Since early 2018, Hanoi’s consumers have been able to scan quick response (QR) codes to trace the origins of agricultural products sold at supermarkets and convenience stores. However, the impact of this change has been limited because producers find the system difficult to apply and consumers do not fully trust the codes' authenticity.
Hoa Binh Cooperative in Ha Dong district was one of the first cooperatives to use QR codes to identify their fruits and vegetables. But after just three months, the group stopped using the technology.

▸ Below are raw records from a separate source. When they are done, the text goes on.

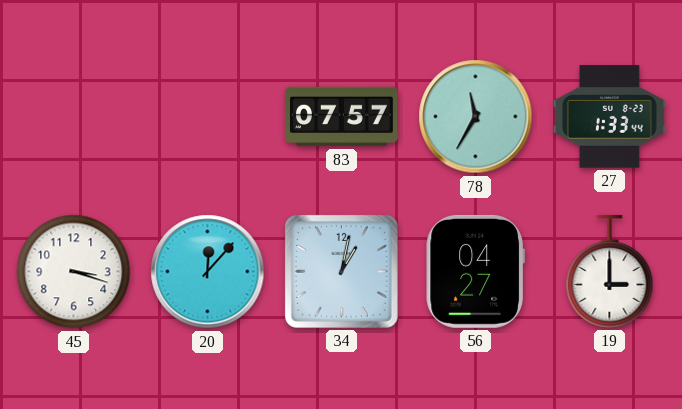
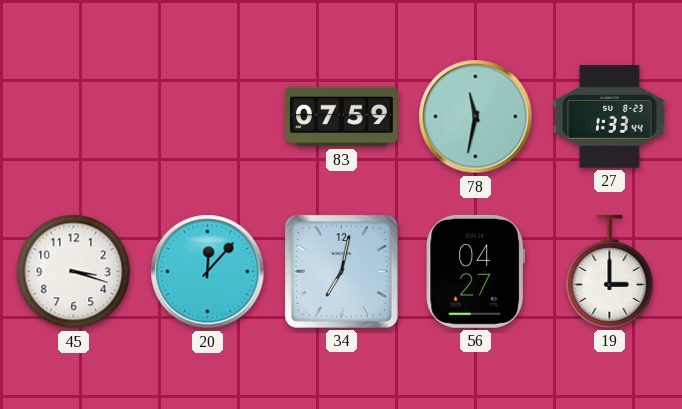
83: 07:57 -> 07:59
78: 11:35 -> 11:32
34: 1:02 -> 7:02
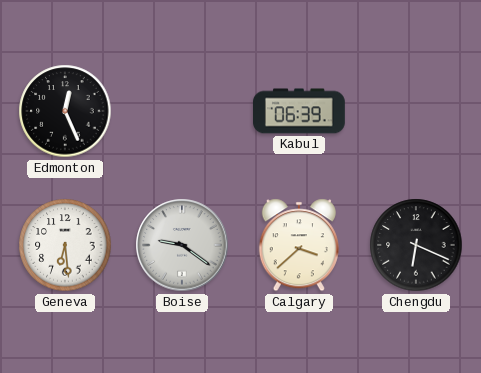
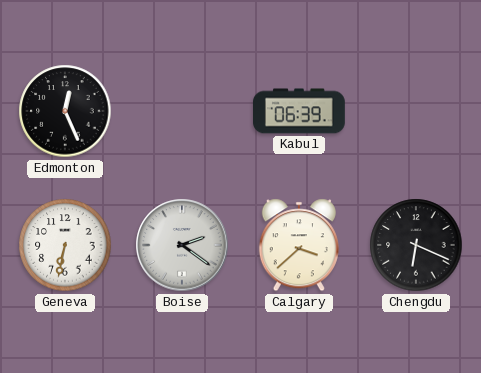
Geneva: 6:29 -> 6:32
Boise: 9:21 -> 2:21
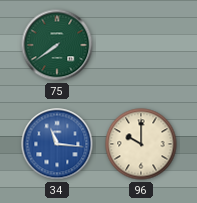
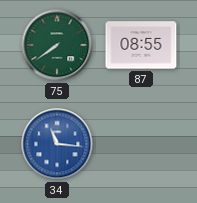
87: none -> 08:55
96: 10:00 -> none
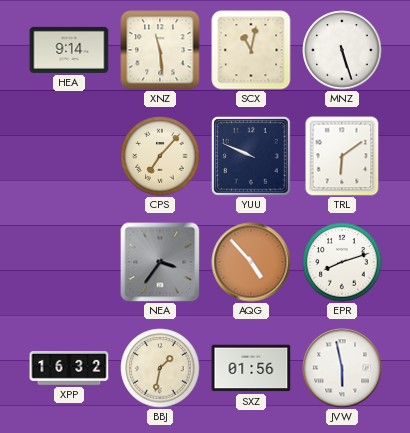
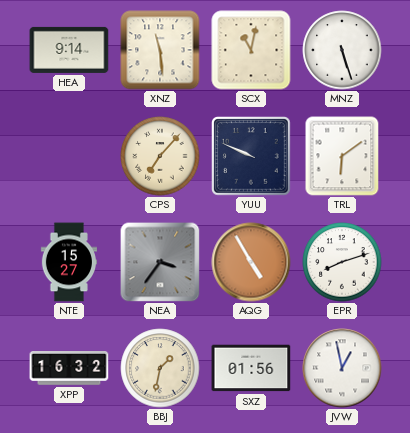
NTE: none -> 15:27
AQG: 4:53 -> 4:55
JVW: 5:58 -> 12:58
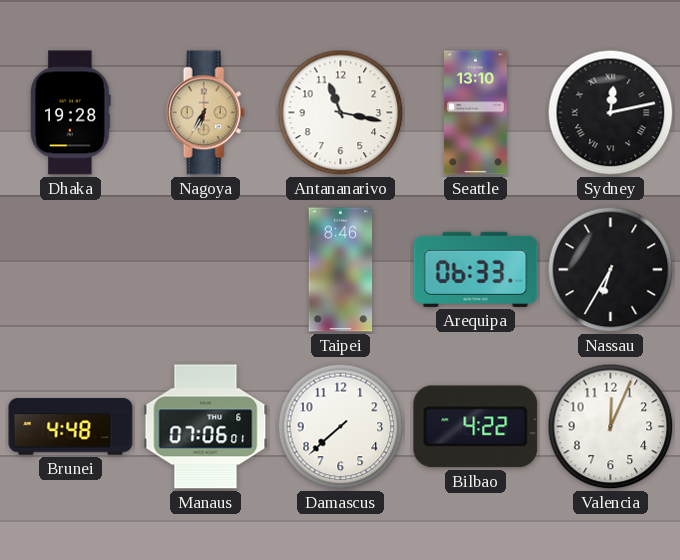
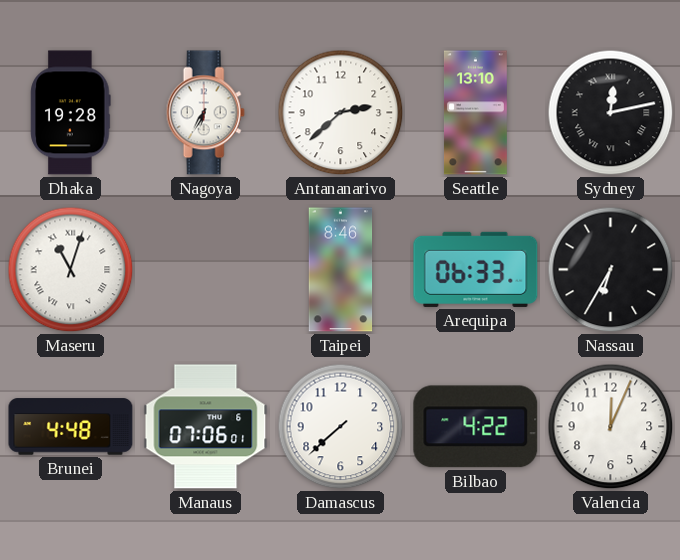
Nagoya dial: champagne -> white
Antananarivo: 11:17 -> 2:38
Maseru: none -> 11:03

Trinh Van Vinh, the cooperative's director, told Kinh Te & Do Thi (Economic and Urban Affairs) newspaper that the technology requires farmers to keep track of information about their crops and cultivation and then enter it into the software system. Maintaining accurate information with the QR codes takes three to four times the usual efforts than just putting a normal stamp on the packaging to indicate a product's origins.
“After a short trial time, we realised that customers do not really care much about the technology," he said. "Only 1 or 2 out of 10 customers scan the codes so we decided to stop applying it."
Nguyen Tu Linh, a customer of PT Mart in the city's Ha Dong district, told the newspaper that it takes time to get out her smartphone and scan the codes: “Each product has many different stamps and codes with various shapes and sizes," she said. "I can’t distinguish which one is the most accurate."